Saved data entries
┌──
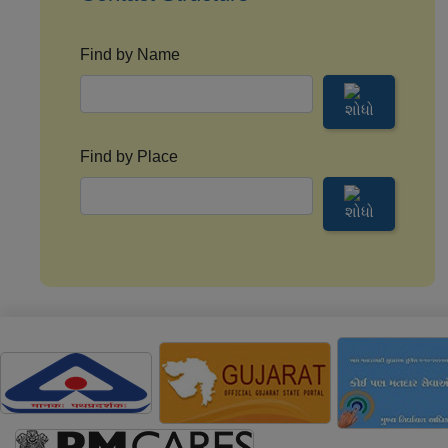
Find by Name
Find by Place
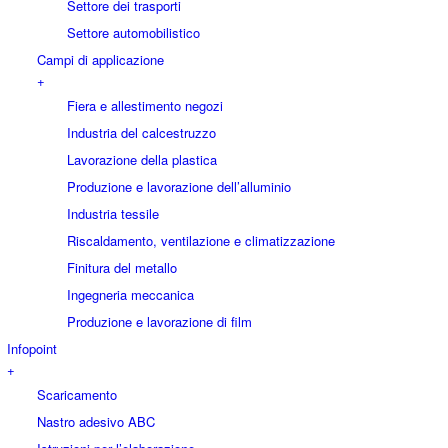
Settore dei trasporti
Settore automobilistico
Campi di applicazione
+
Fiera e allestimento negozi
Industria del calcestruzzo
Lavorazione della plastica
Produzione e lavorazione dell’alluminio
Industria tessile
Riscaldamento, ventilazione e climatizzazione
Finitura del metallo
Ingegneria meccanica
Produzione e lavorazione di film
Infopoint
+
Scaricamento
Nastro adesivo ABC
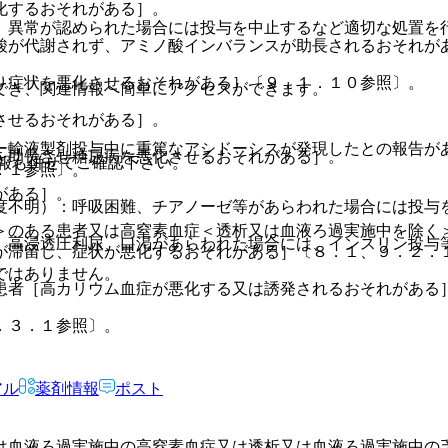
化するおそれがある］。
、異常が認められた場合には投与を中止するなど適切な処置を
酸が代謝されず、アミノ酸インバランスが助長されるおそれが
り症状を悪化させるおそれがある］〔９．１．１０参照〕。
でき、関連情報へ簡単にアクセスができます。
させるおそれがある］。
ー輸液製剤投与中に重篤なアシドーシスが発現したとの報告が
を助長させ糖尿病を悪化させるおそれがある］。
報も併せてご確認下さい。
．１参照〕。
がある］。
度不明）：呼吸困難、チアノーゼ等があらわれた場合には投与
＞のある患者又は高窒素血症＜透析又は血液ろ過実施中を除く
、高浸透圧利尿、口渇があらわれた場合には、インスリン投与
が滞留し、症状が悪化するおそれがある］〔８．１、９．２．
ではありません。
患者［高カリウム血症が悪化する又は誘発されるおそれがある
．３．１参照〕。
アル
薬剤情報
ポスト
は血液ろ過実施中の高窒素血症又は透析又は血液ろ過実施中の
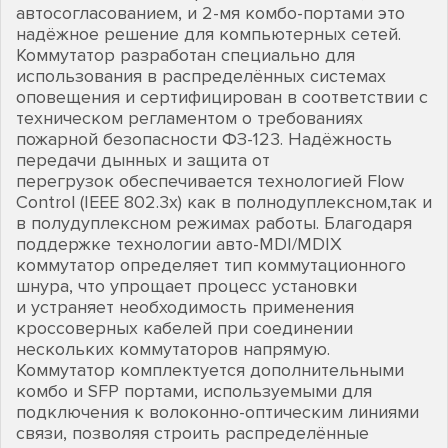
автосогласованием, и 2-мя комбо-портами это
надёжное решение для компьютерных сетей.
Коммутатор разработан специально для
использования в распределённых системах
оповещения и сертифицирован в соответствии с
техническом регламентом о требованиях
пожарной безопасности ФЗ-123. Надёжность
передачи дынных и защита от
перегрузок обеспечивается технологией Flow
Control (IEEE 802.3x) как в полнодуплексном,так и
в полудуплексном режимах работы. Благодаря
поддержке технологии авто-MDI/MDIX
коммутатор определяет тип коммутационного
шнура, что упрощает процесс установки
и устраняет необходимость применения
кроссоверных кабелей при соединении
нескольких коммутаторов напрямую.
Коммутатор комплектуется дополнительными
комбо и SFP портами, используемыми для
подключения к волоконно-оптическим линиями
связи, позволяя строить распределённые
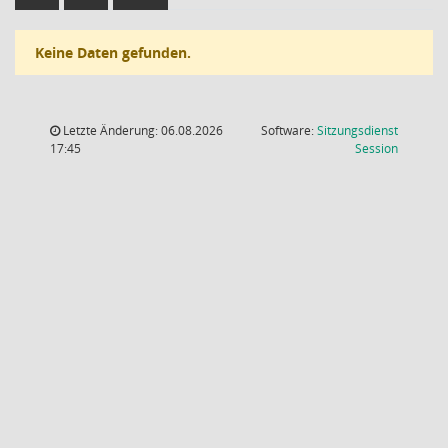
Keine Daten gefunden.
Letzte Änderung: 06.08.2026
Software:
Sitzungsdienst
(Wird in
17:45
Session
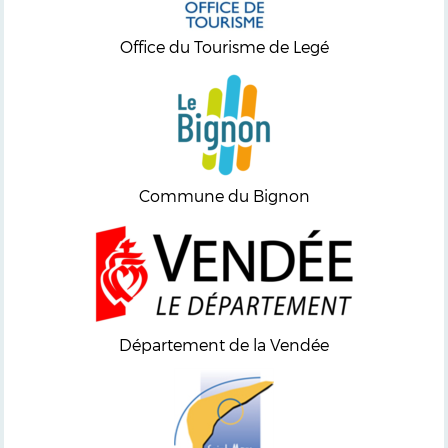
Office du Tourisme de Legé
Commune du Bignon
Département de la Vendée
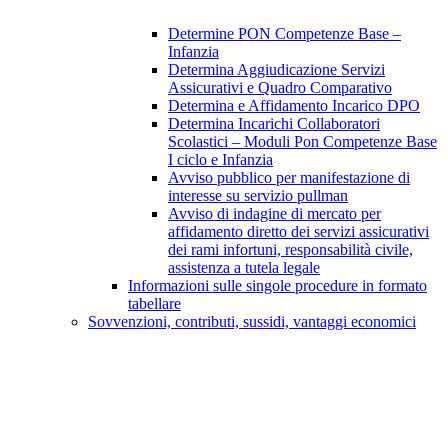
Determine PON Competenze Base –
Infanzia
Determina Aggiudicazione Servizi
Assicurativi e Quadro Comparativo
Determina e Affidamento Incarico DPO
Determina Incarichi Collaboratori
Scolastici – Moduli Pon Competenze Base
I ciclo e Infanzia
Avviso pubblico per manifestazione di
interesse su servizio pullman
Avviso di indagine di mercato per
affidamento diretto dei servizi assicurativi
dei rami infortuni, responsabilità civile,
assistenza a tutela legale
Informazioni sulle singole procedure in formato
tabellare
Sovvenzioni, contributi, sussidi, vantaggi economici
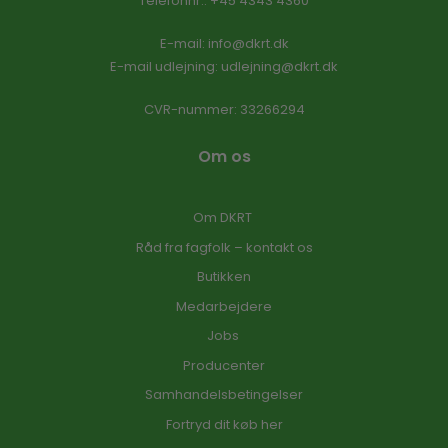
Telefonnr.
:
+45 4343 4360
E-mail
:
info@dkrt.dk
E-mail udlejning:
udlejning@dkrt.dk
CVR-nummer
:
33266294
Om os
Om DKRT
Råd fra fagfolk – kontakt os
Butikken
Medarbejdere
Jobs
Producenter
Samhandelsbetingelser
Fortryd dit køb her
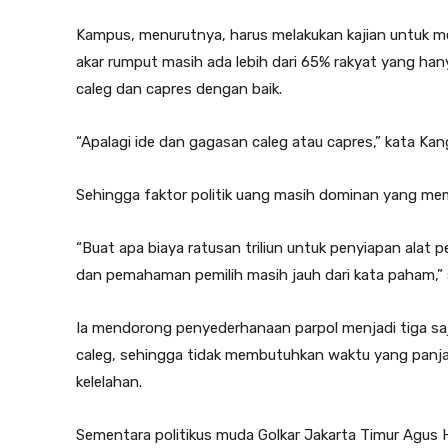
Kampus, menurutnya, harus melakukan kajian untuk me
akar rumput masih ada lebih dari 65% rakyat yang ha
caleg dan capres dengan baik.
“Apalagi ide dan gagasan caleg atau capres,” kata Kan
Sehingga faktor politik uang masih dominan yang memp
“Buat apa biaya ratusan triliun untuk penyiapan alat p
dan pemahaman pemilih masih jauh dari kata paham,” s
Ia mendorong penyederhanaan parpol menjadi tiga saja
caleg, sehingga tidak membutuhkan waktu yang panj
kelelahan.
Sementara politikus muda Golkar Jakarta Timur Agus Ha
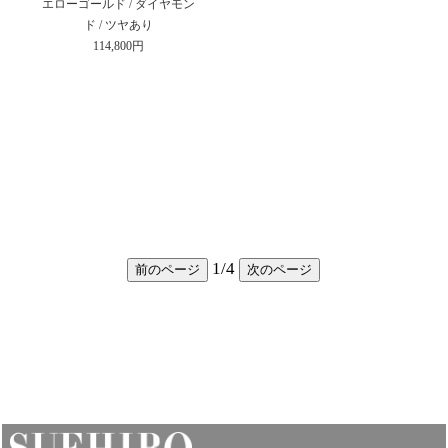
エローゴールド / ダイヤモン
ド / ツヤあり
114,800円
1
/
4
前のページ
次のページ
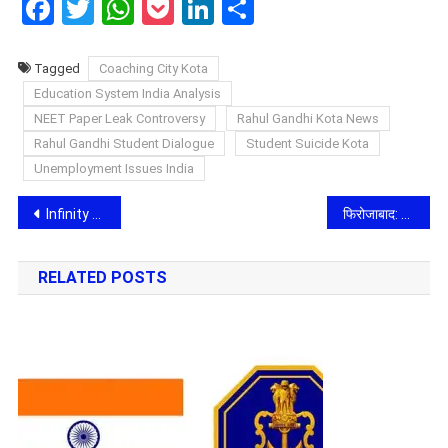
Facebook
Twitter
WhatsApp
Pocket
LinkedIn
Share
Tagged
Coaching City Kota
Education System India Analysis
NEET Paper Leak Controversy
​Rahul Gandhi Kota News
Rahul Gandhi Student Dialogue
Student Suicide Kota
Unemployment Issues India
Post
Infinity Group Receives Prestigious 13th ICEA–UltraTech Outstanding Concrete Structure Award 2026
फिरोजाबाद: भरे बाजार वकील पर बरसे थप्पड़, महिला ने लगाया धोखाधड़ी और दलाली का गंभीर आरोप; वीडियो वायरल
navigation
RELATED POSTS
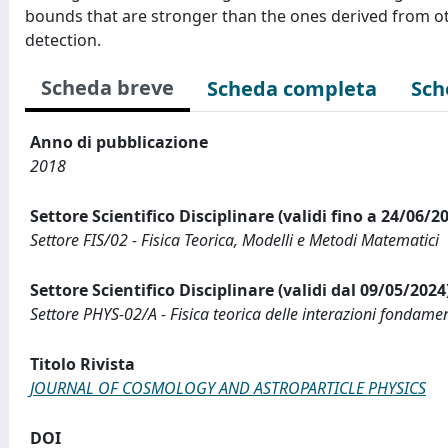
bounds that are stronger than the ones derived from o
detection.
Scheda breve
Scheda completa
Sch
Anno di pubblicazione
2018
Settore Scientifico Disciplinare (validi fino a 24/06/2
Settore FIS/02 - Fisica Teorica, Modelli e Metodi Matematici
Settore Scientifico Disciplinare (validi dal 09/05/2024
Settore PHYS-02/A - Fisica teorica delle interazioni fondame
Titolo Rivista
JOURNAL OF COSMOLOGY AND ASTROPARTICLE PHYSICS
DOI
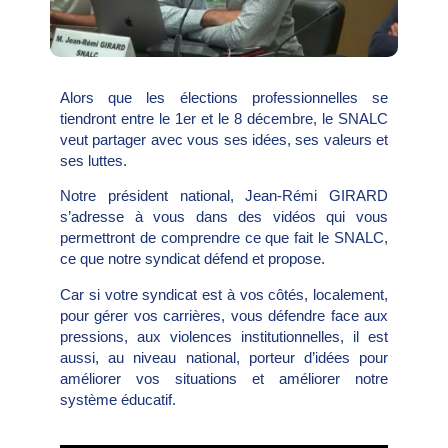
Alors que les élections professionnelles se
tiendront entre le 1er et le 8 décembre, le SNALC
veut partager avec vous ses idées, ses valeurs et
ses luttes.
Notre président national, Jean-Rémi GIRARD
s’adresse à vous dans des vidéos qui vous
permettront de comprendre ce que fait le SNALC,
ce que notre syndicat défend et propose.
Car si votre syndicat est à vos côtés, localement,
pour gérer vos carrières, vous défendre face aux
pressions, aux violences institutionnelles, il est
aussi, au niveau national, porteur d’idées pour
améliorer vos situations et améliorer notre
système éducatif.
└──
» THE PROBLEM: Reproduce the lines above beginning at the line that contains "Finitura del metallo" and ending at the line that contains "Determina Aggiudicazione Servizi". No pictures.

» TASK SOLUTION:
Finitura del metallo
Ingegneria meccanica
Produzione e lavorazione di film
Infopoint
+
Scaricamento
Nastro adesivo ABC
化するおそれがある］。
、異常が認められた場合には投与を中止するなど適切な処置を
酸が代謝されず、アミノ酸インバランスが助長されるおそれが
り症状を悪化させるおそれがある］〔９．１．１０参照〕。
でき、関連情報へ簡単にアクセスができます。
させるおそれがある］。
ー輸液製剤投与中に重篤なアシドーシスが発現したとの報告が
を助長させ糖尿病を悪化させるおそれがある］。
報も併せてご確認下さい。
．１参照〕。
がある］。
度不明）：呼吸困難、チアノーゼ等があらわれた場合には投与
＞のある患者又は高窒素血症＜透析又は血液ろ過実施中を除く
、高浸透圧利尿、口渇があらわれた場合には、インスリン投与
が滞留し、症状が悪化するおそれがある］〔８．１、９．２．
ではありません。
患者［高カリウム血症が悪化する又は誘発されるおそれがある
．３．１参照〕。
アル
薬剤情報
ポスト
は血液ろ過実施中の高窒素血症又は透析又は血液ろ過実施中の
автосогласованием, и 2-мя комбо-портами это
надёжное решение для компьютерных сетей.
Коммутатор разработан специально для
использования в распределённых системах
оповещения и сертифицирован в соответствии с
техническом регламентом о требованиях
пожарной безопасности ФЗ-123. Надёжность
передачи дынных и защита от
перегрузок обеспечивается технологией Flow
Control (IEEE 802.3x) как в полнодуплексном,так и
в полудуплексном режимах работы. Благодаря
поддержке технологии авто-MDI/MDIX
коммутатор определяет тип коммутационного
шнура, что упрощает процесс установки
и устраняет необходимость применения
кроссоверных кабелей при соединении
нескольких коммутаторов напрямую.
Коммутатор комплектуется дополнительными
комбо и SFP портами, используемыми для
подключения к волоконно-оптическим линиями
связи, позволяя строить распределённые
Keine Daten gefunden.
Letzte Änderung: 06.08.2026
Software:
Sitzungsdienst
(Wird in
17:45
Session
Office du Tourisme de Legé
Commune du Bignon
Département de la Vendée
Determine PON Competenze Base –
Infanzia
Determina Aggiudicazione Servizi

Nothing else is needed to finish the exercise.